Reproduce the entries. Each one must match the original exactly.

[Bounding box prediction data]

--------

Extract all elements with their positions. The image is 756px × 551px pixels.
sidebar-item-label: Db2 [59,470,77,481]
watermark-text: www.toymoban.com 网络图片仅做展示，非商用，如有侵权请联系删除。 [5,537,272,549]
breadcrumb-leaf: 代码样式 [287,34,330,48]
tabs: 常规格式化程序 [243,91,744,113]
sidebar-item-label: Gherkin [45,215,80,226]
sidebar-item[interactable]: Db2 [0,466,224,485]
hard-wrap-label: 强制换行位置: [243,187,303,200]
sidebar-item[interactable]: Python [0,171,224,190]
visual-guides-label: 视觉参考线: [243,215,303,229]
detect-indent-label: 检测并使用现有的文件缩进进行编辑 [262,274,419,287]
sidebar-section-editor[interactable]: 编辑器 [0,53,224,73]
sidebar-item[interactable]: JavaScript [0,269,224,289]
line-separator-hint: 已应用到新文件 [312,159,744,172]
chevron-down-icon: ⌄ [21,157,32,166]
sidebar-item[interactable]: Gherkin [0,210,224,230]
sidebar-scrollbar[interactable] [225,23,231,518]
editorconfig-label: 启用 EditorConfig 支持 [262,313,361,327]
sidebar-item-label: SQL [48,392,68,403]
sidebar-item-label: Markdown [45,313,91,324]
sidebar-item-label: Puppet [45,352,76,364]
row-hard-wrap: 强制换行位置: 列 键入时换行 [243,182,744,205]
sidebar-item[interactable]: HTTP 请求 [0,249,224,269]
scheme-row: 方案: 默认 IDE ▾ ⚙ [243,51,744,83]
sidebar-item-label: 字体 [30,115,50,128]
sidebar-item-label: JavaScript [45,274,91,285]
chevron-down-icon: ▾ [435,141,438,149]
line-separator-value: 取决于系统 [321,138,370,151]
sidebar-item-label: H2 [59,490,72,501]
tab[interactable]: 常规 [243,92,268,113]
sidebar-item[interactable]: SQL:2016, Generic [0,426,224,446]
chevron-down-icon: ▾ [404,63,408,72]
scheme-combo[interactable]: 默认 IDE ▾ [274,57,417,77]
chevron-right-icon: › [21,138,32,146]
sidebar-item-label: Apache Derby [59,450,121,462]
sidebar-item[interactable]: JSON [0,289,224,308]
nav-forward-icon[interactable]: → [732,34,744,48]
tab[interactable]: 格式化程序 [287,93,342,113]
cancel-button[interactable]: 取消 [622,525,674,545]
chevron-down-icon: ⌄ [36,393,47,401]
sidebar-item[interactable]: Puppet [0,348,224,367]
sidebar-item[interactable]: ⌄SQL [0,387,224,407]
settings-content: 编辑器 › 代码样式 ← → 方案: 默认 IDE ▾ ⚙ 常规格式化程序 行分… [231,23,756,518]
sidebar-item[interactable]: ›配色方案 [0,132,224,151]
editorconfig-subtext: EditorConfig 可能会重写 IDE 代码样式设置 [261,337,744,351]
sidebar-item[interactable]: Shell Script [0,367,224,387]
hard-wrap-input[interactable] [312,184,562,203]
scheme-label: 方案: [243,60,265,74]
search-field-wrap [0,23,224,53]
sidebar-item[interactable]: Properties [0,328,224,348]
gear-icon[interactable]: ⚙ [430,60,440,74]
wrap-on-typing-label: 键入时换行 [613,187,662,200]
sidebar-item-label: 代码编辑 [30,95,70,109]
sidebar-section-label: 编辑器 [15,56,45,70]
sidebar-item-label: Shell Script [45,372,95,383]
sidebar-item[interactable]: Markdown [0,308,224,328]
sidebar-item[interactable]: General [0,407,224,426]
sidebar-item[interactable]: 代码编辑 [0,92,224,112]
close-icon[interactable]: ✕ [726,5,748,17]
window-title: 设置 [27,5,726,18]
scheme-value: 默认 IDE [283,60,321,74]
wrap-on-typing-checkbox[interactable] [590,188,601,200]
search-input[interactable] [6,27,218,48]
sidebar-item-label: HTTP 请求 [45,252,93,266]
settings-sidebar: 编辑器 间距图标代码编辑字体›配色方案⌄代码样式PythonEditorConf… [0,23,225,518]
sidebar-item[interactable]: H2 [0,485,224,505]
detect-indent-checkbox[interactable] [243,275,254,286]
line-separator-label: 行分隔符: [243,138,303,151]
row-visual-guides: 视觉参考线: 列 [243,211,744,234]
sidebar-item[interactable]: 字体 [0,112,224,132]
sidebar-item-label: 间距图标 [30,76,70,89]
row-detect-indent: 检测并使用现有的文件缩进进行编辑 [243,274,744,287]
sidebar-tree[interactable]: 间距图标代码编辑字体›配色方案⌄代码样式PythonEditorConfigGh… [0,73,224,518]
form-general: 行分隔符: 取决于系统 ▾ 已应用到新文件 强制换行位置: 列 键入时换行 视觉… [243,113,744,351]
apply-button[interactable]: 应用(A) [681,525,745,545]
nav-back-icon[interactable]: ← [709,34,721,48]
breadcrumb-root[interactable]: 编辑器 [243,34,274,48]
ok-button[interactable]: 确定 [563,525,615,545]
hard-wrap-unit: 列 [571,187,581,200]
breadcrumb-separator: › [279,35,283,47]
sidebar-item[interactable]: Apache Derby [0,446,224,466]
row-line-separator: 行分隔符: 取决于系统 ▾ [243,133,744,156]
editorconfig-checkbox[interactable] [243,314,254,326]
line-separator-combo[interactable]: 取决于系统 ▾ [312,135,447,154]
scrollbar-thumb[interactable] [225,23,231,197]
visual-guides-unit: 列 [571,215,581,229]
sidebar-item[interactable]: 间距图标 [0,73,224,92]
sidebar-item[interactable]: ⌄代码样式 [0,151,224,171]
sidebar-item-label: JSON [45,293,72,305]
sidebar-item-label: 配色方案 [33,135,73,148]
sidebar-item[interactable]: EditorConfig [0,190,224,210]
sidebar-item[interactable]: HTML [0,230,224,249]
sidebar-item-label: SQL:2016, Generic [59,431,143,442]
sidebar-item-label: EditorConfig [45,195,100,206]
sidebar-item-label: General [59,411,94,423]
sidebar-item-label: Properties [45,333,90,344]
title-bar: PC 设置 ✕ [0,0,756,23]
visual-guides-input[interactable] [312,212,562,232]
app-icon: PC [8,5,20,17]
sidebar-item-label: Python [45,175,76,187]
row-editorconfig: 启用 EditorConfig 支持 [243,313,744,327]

--------

- RESULT OF THE EXERCISE -
Extract all elements with their positions. The image is 756px × 551px pixels.
sidebar-item-label: Db2 [59,470,77,481]
watermark-text: www.toymoban.com 网络图片仅做展示，非商用，如有侵权请联系删除。 [5,537,272,549]
breadcrumb-leaf: 代码样式 [287,34,330,48]
tabs: 常规格式化程序 [243,91,744,113]
sidebar-item-label: Gherkin [45,215,80,226]
sidebar-item[interactable]: Db2 [0,466,224,485]
hard-wrap-label: 强制换行位置: [243,187,303,200]
sidebar-item[interactable]: Python [0,171,224,190]
visual-guides-label: 视觉参考线: [243,215,303,229]
detect-indent-label: 检测并使用现有的文件缩进进行编辑 [262,274,419,287]
sidebar-section-editor[interactable]: 编辑器 [0,53,224,73]
sidebar-item[interactable]: JavaScript [0,269,224,289]
line-separator-hint: 已应用到新文件 [312,159,744,172]
chevron-down-icon: ⌄ [21,157,32,166]
sidebar-item[interactable]: Gherkin [0,210,224,230]
sidebar-scrollbar[interactable] [225,23,231,518]
editorconfig-label: 启用 EditorConfig 支持 [262,313,361,327]
sidebar-item-label: SQL [48,392,68,403]
sidebar-item-label: Markdown [45,313,91,324]
sidebar-item-label: Puppet [45,352,76,364]
row-hard-wrap: 强制换行位置: 列 键入时换行 [243,182,744,205]
sidebar-item[interactable]: HTTP 请求 [0,249,224,269]
scheme-row: 方案: 默认 IDE ▾ ⚙ [243,51,744,83]
sidebar-item-label: 字体 [30,115,50,128]
sidebar-item-label: JavaScript [45,274,91,285]
chevron-down-icon: ▾ [435,141,438,149]
line-separator-value: 取决于系统 [321,138,370,151]
sidebar-item-label: H2 [59,490,72,501]
tab[interactable]: 常规 [243,92,268,113]
sidebar-item[interactable]: SQL:2016, Generic [0,426,224,446]
chevron-down-icon: ▾ [404,63,408,72]
scheme-combo[interactable]: 默认 IDE ▾ [274,57,417,77]
chevron-right-icon: › [21,138,32,146]
sidebar-item-label: Apache Derby [59,450,121,462]
sidebar-item[interactable]: JSON [0,289,224,308]
nav-forward-icon[interactable]: → [732,34,744,48]
tab[interactable]: 格式化程序 [287,93,342,113]
cancel-button[interactable]: 取消 [622,525,674,545]
chevron-down-icon: ⌄ [36,393,47,401]
sidebar-item[interactable]: Puppet [0,348,224,367]
sidebar-item[interactable]: ⌄SQL [0,387,224,407]
settings-content: 编辑器 › 代码样式 ← → 方案: 默认 IDE ▾ ⚙ 常规格式化程序 行分… [231,23,756,518]
sidebar-item[interactable]: ›配色方案 [0,132,224,151]
editorconfig-subtext: EditorConfig 可能会重写 IDE 代码样式设置 [261,337,744,351]
sidebar-item[interactable]: Shell Script [0,367,224,387]
hard-wrap-input[interactable] [312,184,562,203]
scheme-label: 方案: [243,60,265,74]
search-field-wrap [0,23,224,53]
sidebar-item[interactable]: Properties [0,328,224,348]
gear-icon[interactable]: ⚙ [430,60,440,74]
wrap-on-typing-label: 键入时换行 [613,187,662,200]
sidebar-item-label: 代码编辑 [30,95,70,109]
sidebar-section-label: 编辑器 [15,56,45,70]
sidebar-item-label: Shell Script [45,372,95,383]
sidebar-item[interactable]: Markdown [0,308,224,328]
sidebar-item[interactable]: General [0,407,224,426]
sidebar-item[interactable]: 代码编辑 [0,92,224,112]
close-icon[interactable]: ✕ [726,5,748,17]
window-title: 设置 [27,5,726,18]
scheme-value: 默认 IDE [283,60,321,74]
wrap-on-typing-checkbox[interactable] [590,188,601,200]
search-input[interactable] [6,27,218,48]
sidebar-item-label: HTTP 请求 [45,252,93,266]
settings-sidebar: 编辑器 间距图标代码编辑字体›配色方案⌄代码样式PythonEditorConf… [0,23,225,518]
sidebar-item[interactable]: H2 [0,485,224,505]
detect-indent-checkbox[interactable] [243,275,254,286]
line-separator-label: 行分隔符: [243,138,303,151]
row-visual-guides: 视觉参考线: 列 [243,211,744,234]
sidebar-item[interactable]: 字体 [0,112,224,132]
sidebar-item-label: 间距图标 [30,76,70,89]
row-detect-indent: 检测并使用现有的文件缩进进行编辑 [243,274,744,287]
sidebar-tree[interactable]: 间距图标代码编辑字体›配色方案⌄代码样式PythonEditorConfigGh… [0,73,224,518]
form-general: 行分隔符: 取决于系统 ▾ 已应用到新文件 强制换行位置: 列 键入时换行 视觉… [243,113,744,351]
apply-button[interactable]: 应用(A) [681,525,745,545]
nav-back-icon[interactable]: ← [709,34,721,48]
breadcrumb-root[interactable]: 编辑器 [243,34,274,48]
ok-button[interactable]: 确定 [563,525,615,545]
hard-wrap-unit: 列 [571,187,581,200]
breadcrumb-separator: › [279,35,283,47]
sidebar-item[interactable]: Apache Derby [0,446,224,466]
row-line-separator: 行分隔符: 取决于系统 ▾ [243,133,744,156]
editorconfig-checkbox[interactable] [243,314,254,326]
line-separator-combo[interactable]: 取决于系统 ▾ [312,135,447,154]
scrollbar-thumb[interactable] [225,23,231,197]
visual-guides-unit: 列 [571,215,581,229]
sidebar-item[interactable]: 间距图标 [0,73,224,92]
sidebar-item[interactable]: ⌄代码样式 [0,151,224,171]
sidebar-item-label: JSON [45,293,72,305]
sidebar-item-label: 配色方案 [33,135,73,148]
sidebar-item[interactable]: EditorConfig [0,190,224,210]
sidebar-item[interactable]: HTML [0,230,224,249]
sidebar-item-label: SQL:2016, Generic [59,431,143,442]
sidebar-item-label: EditorConfig [45,195,100,206]
sidebar-item-label: General [59,411,94,423]
sidebar-item-label: Properties [45,333,90,344]
title-bar: PC 设置 ✕ [0,0,756,23]
visual-guides-input[interactable] [312,212,562,232]
app-icon: PC [8,5,20,17]
sidebar-item-label: Python [45,175,76,187]
row-editorconfig: 启用 EditorConfig 支持 [243,313,744,327]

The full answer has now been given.